[RECORDS PROVIDED — start]

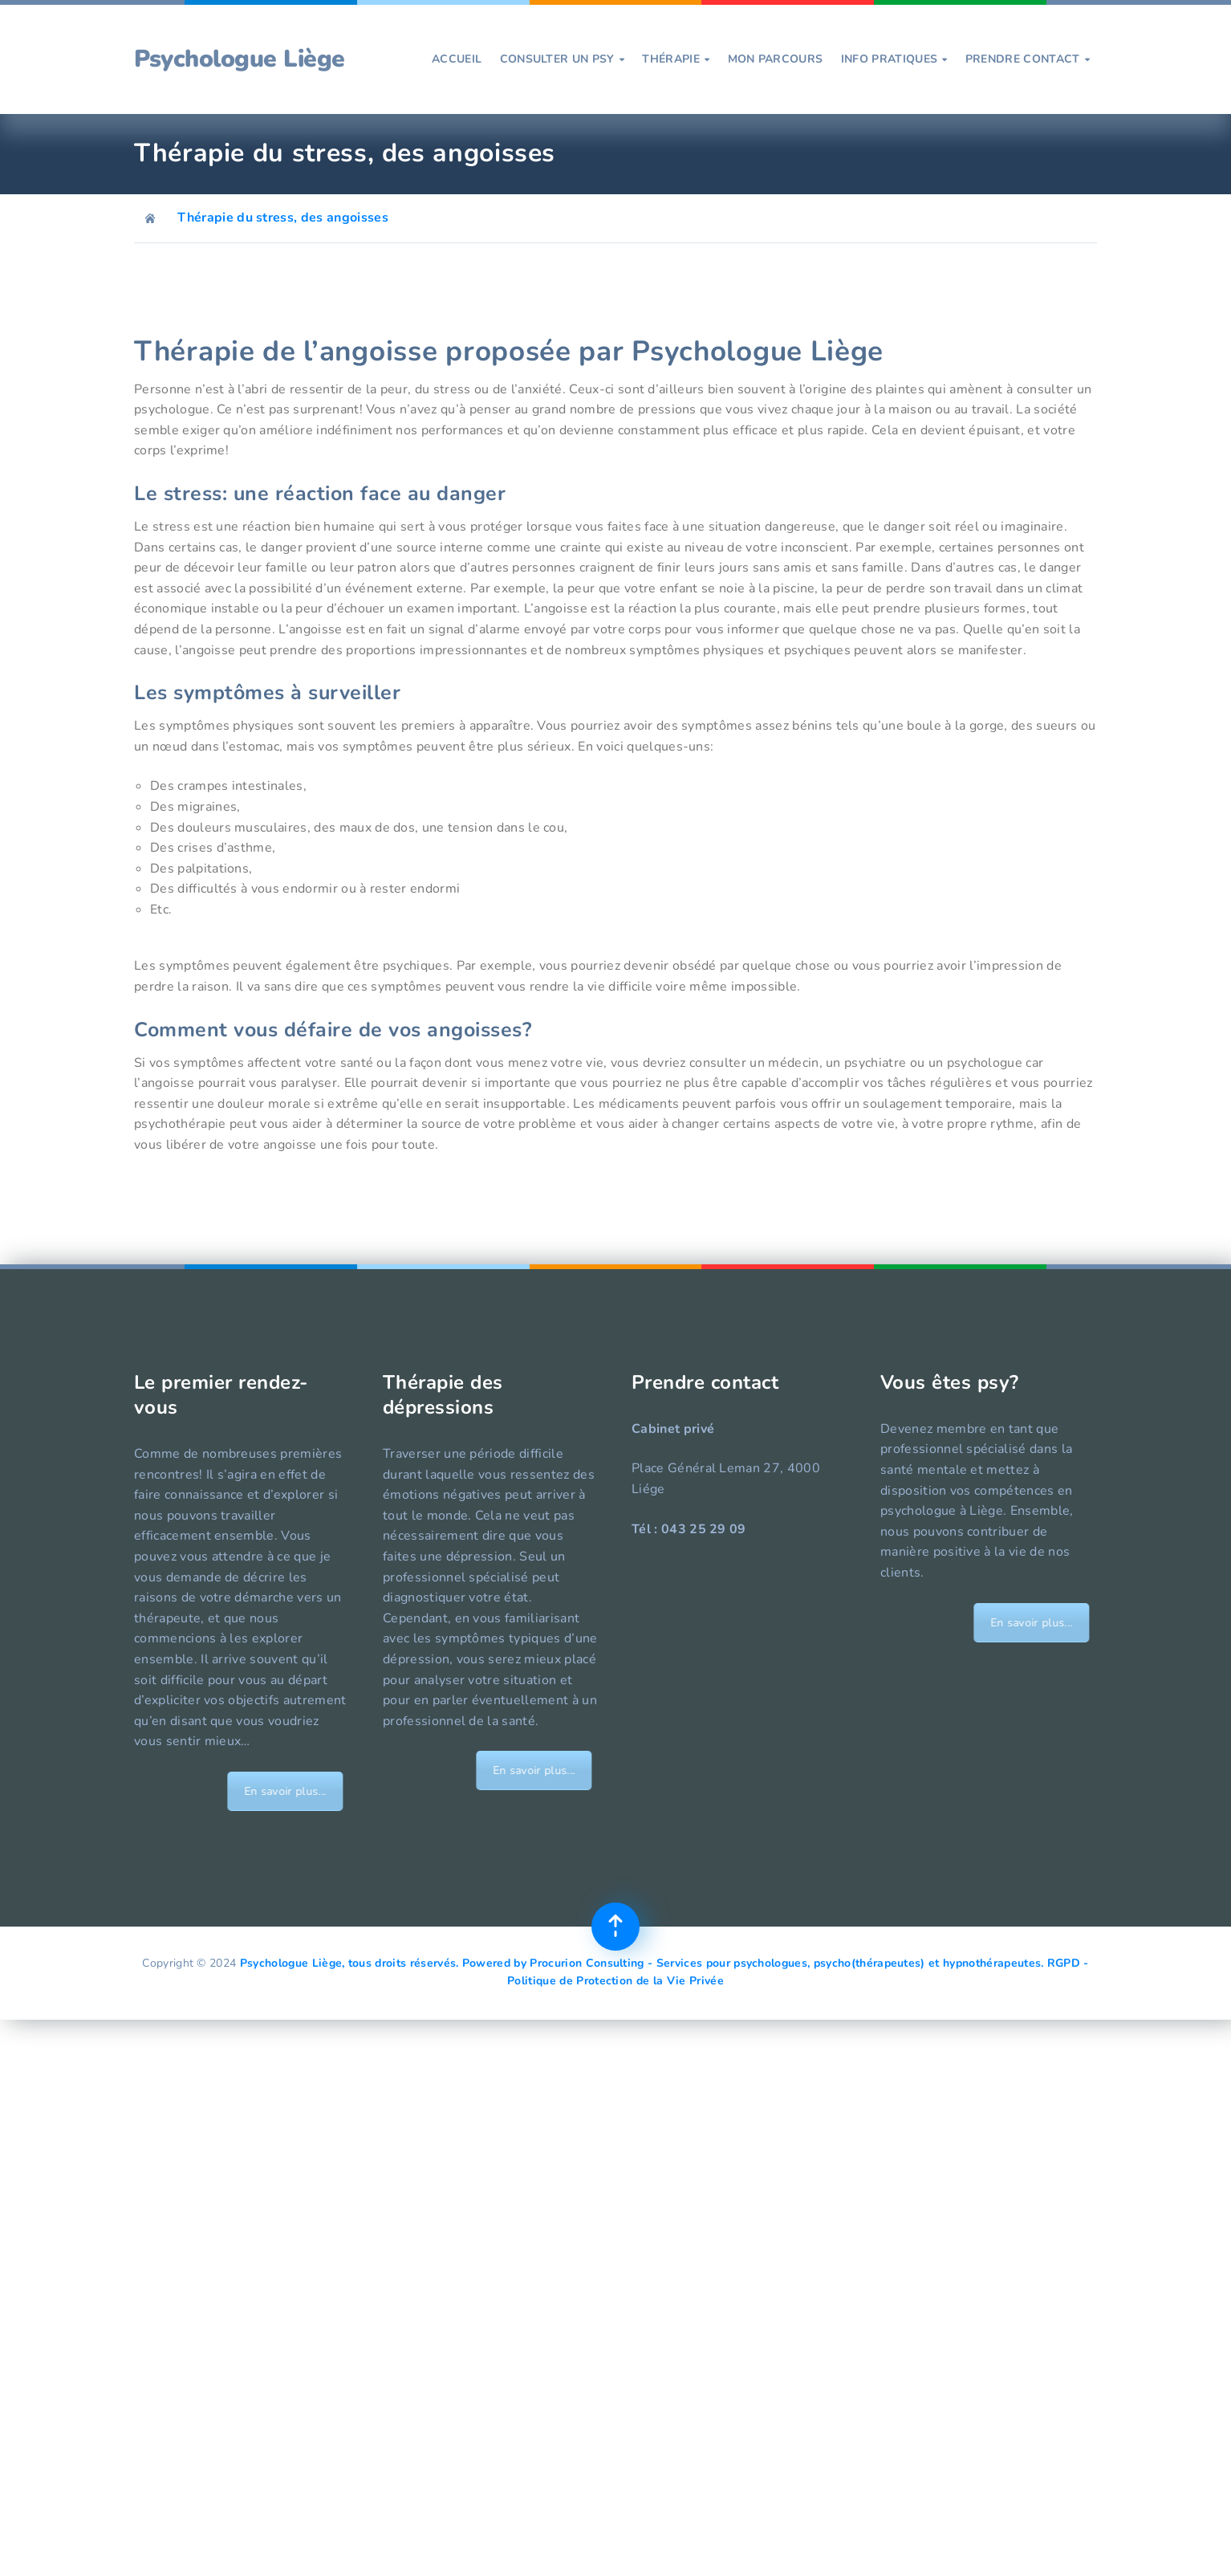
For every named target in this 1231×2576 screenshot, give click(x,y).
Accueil (456, 59)
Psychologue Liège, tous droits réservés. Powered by (385, 1963)
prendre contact (1027, 59)
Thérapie (675, 59)
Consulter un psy (562, 59)
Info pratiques (894, 59)
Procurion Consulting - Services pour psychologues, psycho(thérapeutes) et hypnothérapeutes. (786, 1963)
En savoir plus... (328, 1791)
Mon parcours (775, 59)
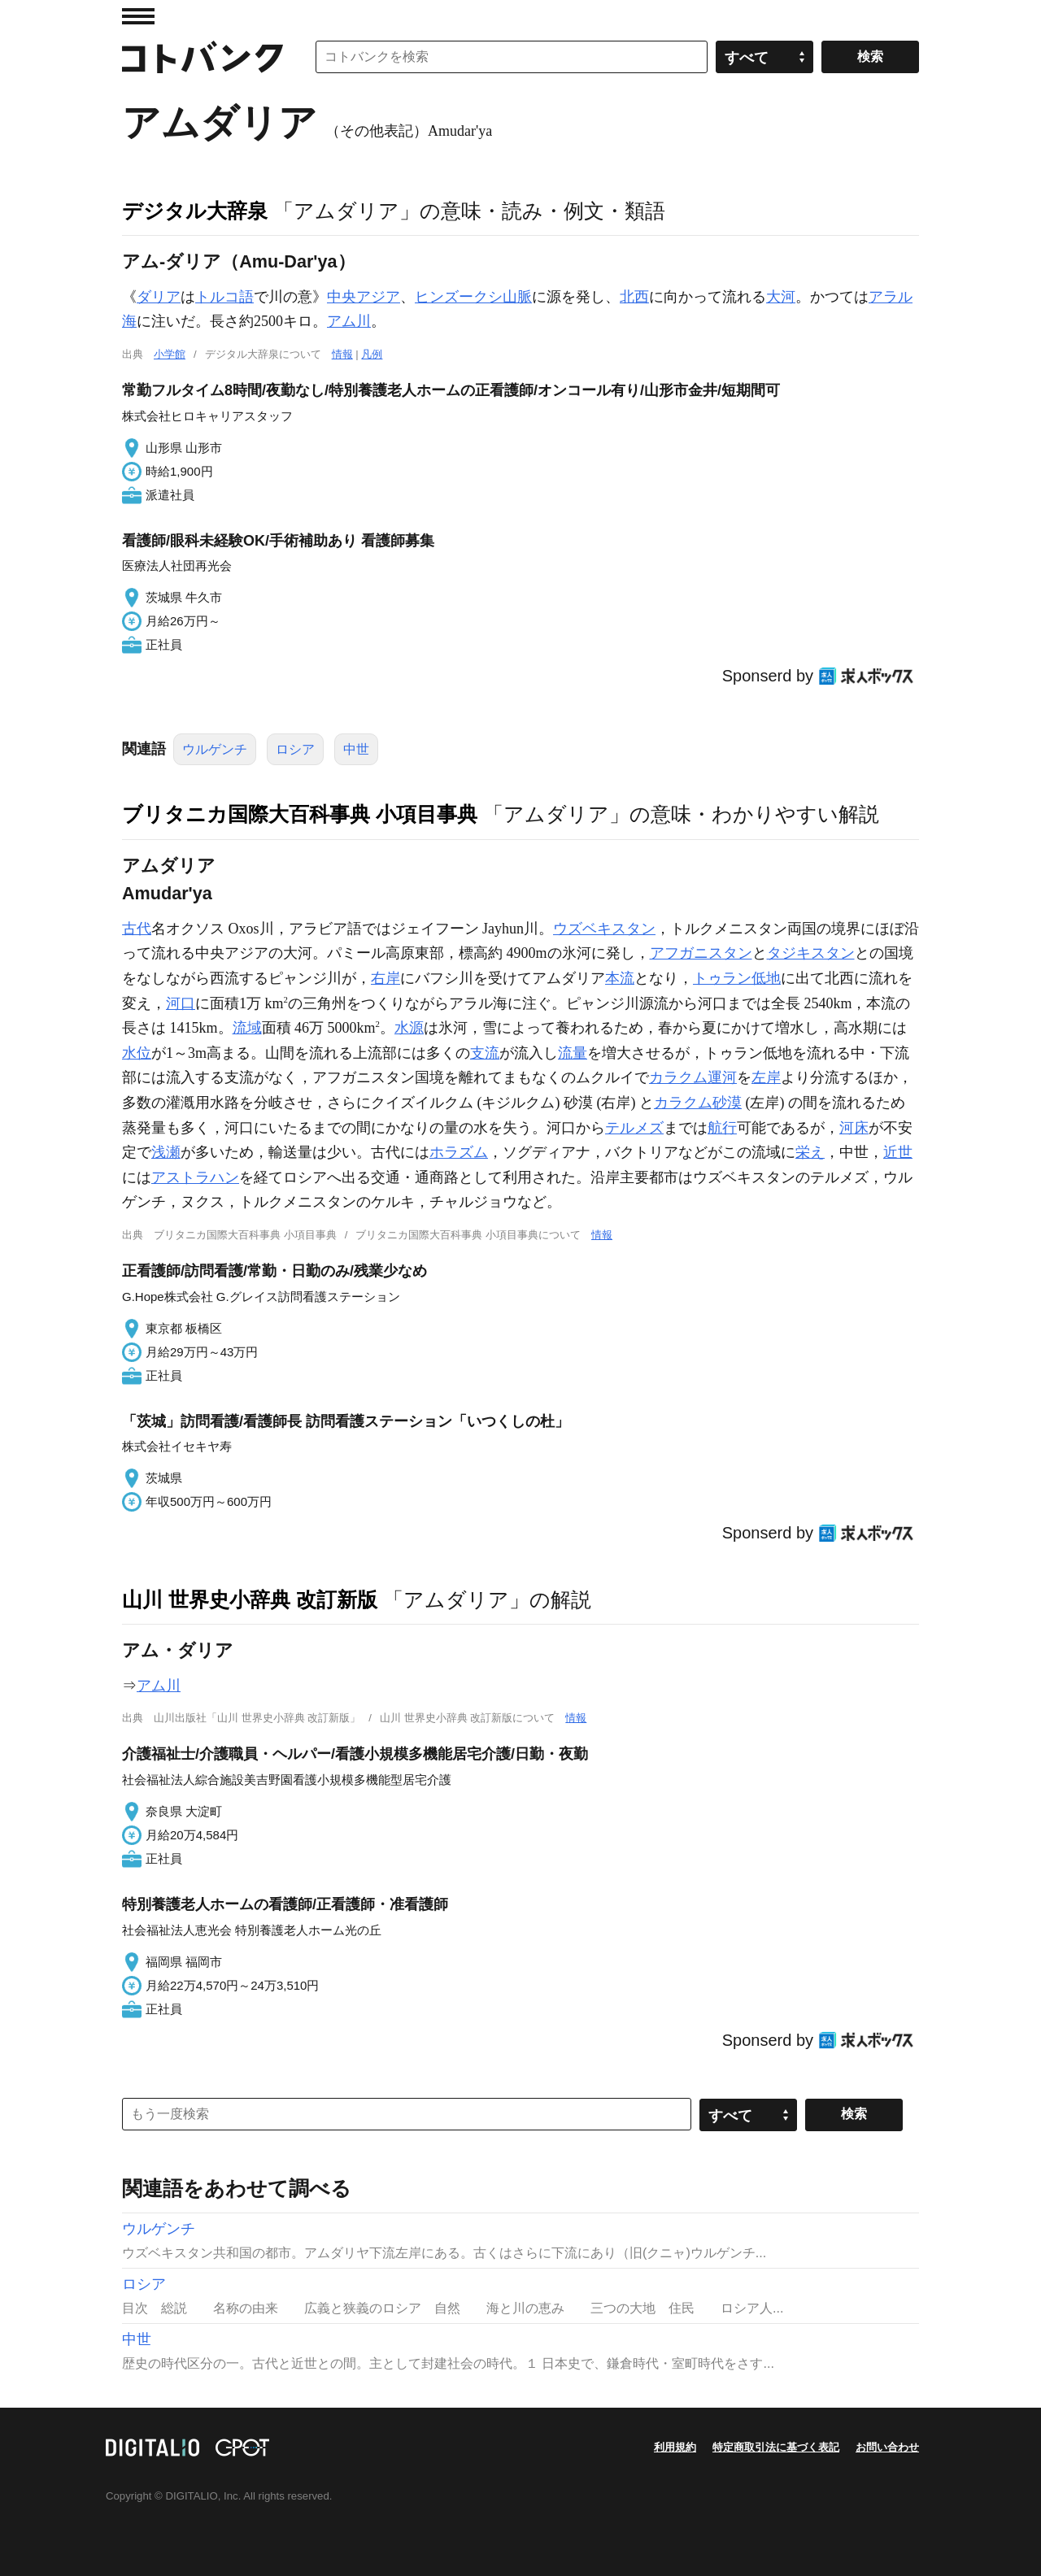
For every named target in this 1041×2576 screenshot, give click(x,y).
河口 (180, 1003)
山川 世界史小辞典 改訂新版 (249, 1599)
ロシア (295, 749)
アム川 (349, 321)
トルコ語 (224, 297)
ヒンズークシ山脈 (473, 297)
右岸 (385, 978)
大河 (780, 297)
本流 (619, 978)
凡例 (371, 354)
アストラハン (195, 1177)
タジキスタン (811, 953)
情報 (342, 354)
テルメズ (634, 1128)
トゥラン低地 (737, 978)
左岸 (766, 1077)
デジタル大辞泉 (195, 210)
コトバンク (202, 57)
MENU (138, 16)
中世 (356, 749)
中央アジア (363, 297)
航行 (722, 1128)
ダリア (159, 297)
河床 (854, 1128)
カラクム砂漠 (698, 1102)
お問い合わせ (887, 2447)
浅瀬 (166, 1152)
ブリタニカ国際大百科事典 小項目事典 (299, 814)
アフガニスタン (701, 953)
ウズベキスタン (604, 928)
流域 (247, 1028)
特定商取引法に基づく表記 (775, 2447)
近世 (898, 1152)
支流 (484, 1053)
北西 (634, 297)
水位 (136, 1053)
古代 (136, 928)
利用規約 (675, 2447)
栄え (810, 1152)
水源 (409, 1028)
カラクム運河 (693, 1077)
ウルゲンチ (214, 749)
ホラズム (458, 1152)
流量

[RECORDS PROVIDED — finish]

WHAT THE TASK ASKS -> Using the records above, restate word for word the lines from the one with "本流 (619, 978)" through the one with "河床 (854, 1128)", both included.

SOLUTION TO THIS EXERCISE ->
本流 (619, 978)
凡例 (371, 354)
アストラハン (195, 1177)
タジキスタン (811, 953)
情報 (342, 354)
テルメズ (634, 1128)
トゥラン低地 (737, 978)
左岸 (766, 1077)
デジタル大辞泉 (195, 210)
コトバンク (202, 57)
MENU (138, 16)
中世 (356, 749)
中央アジア (363, 297)
航行 (722, 1128)
ダリア (159, 297)
河床 (854, 1128)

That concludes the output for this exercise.